# TASK GOAL
Give every entry again, unchanged, and leave its images out.

# EXTRACTED MATERIAL
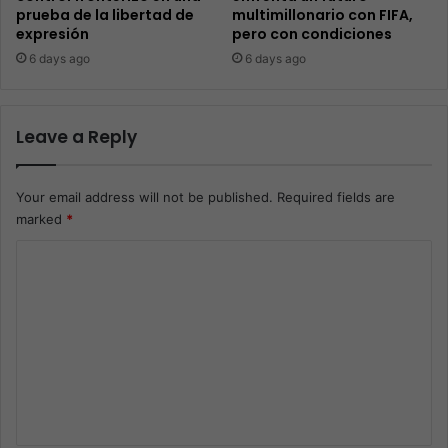
prueba de la libertad de
multimillonario con FIFA,
expresión
pero con condiciones
6 days ago
6 days ago
Leave a Reply
Your email address will not be published.
Required fields are
marked
*
C
o
m
m
e
n
t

# WRITTEN RESPONSE
prueba de la libertad de
multimillonario con FIFA,
expresión
pero con condiciones
6 days ago
6 days ago
Leave a Reply
Your email address will not be published.
Required fields are
marked
*
C
o
m
m
e
n
t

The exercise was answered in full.